A recent research report conducted by the Financial Executives Research Foundation (FERF) provides benchmarking data from reviews of over 40 ERM programs and interviews with 25 organizations about the current state of ERM and emerging trends of how organizations are operationalizing ERM in the real world.  The study contains detailed insight into the current state of ERM implementation and the drivers behind it, the different types of ERM programs, how ERM functions are organized, and the operationalization of ERM

ERM Implementation

One shared theme among the companies surveyed is that the main purpose of implementing ERM is to make risks more visible at many levels in the organization before they actually have an impact.  While the financial sector notably has the most mature ERM programs, the vast majority of organizations are still in the early development stages, if there at all. 
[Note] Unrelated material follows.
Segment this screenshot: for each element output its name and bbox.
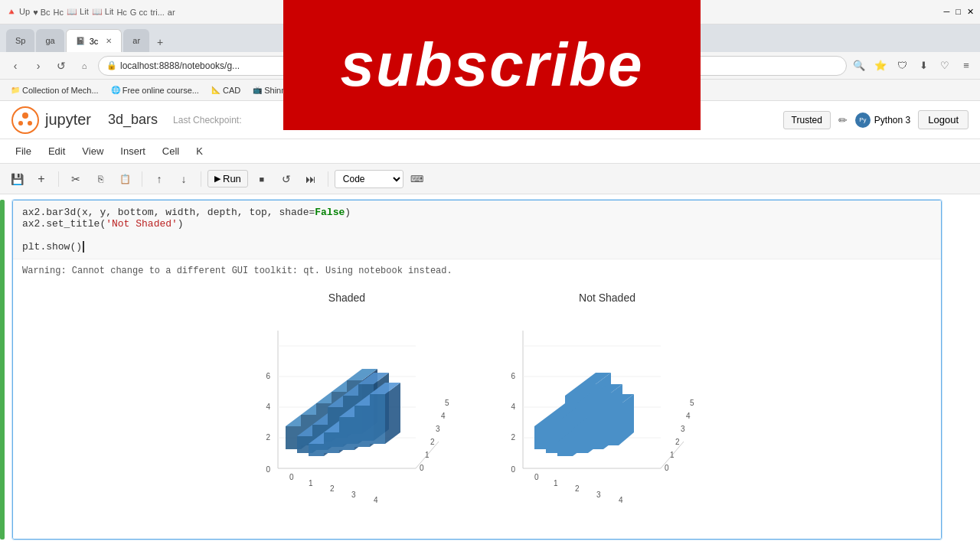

The drivers behind implementation of ERM can be categorized as proactive decisions led from within, reactions to internal or external events, or due to requirements of regulators and other external sources.  The new SEC ruling concerning proxy disclosures was cited by almost all respondents as a key driver and is likely the most influential current driver of all.  The new rules are intended to increase transparency to shareholders about how risks are managed within the company and indicate there will be increased formality of ERM activities in the future.

Types of ERM Programs

It is widely known that ERM programs must be unique to each company’s situation, meaning there is no universal approach both to the definition of enterprise risk and the management of it.  This study revealed that current ERM approaches can be broken down into two factors: the categories of risk that are within the ERM scope and the overall approach on how to manage these risks.  Simplified, the types of risks can be split between strategic versus operational and the management approach into quantitative versus qualitative. 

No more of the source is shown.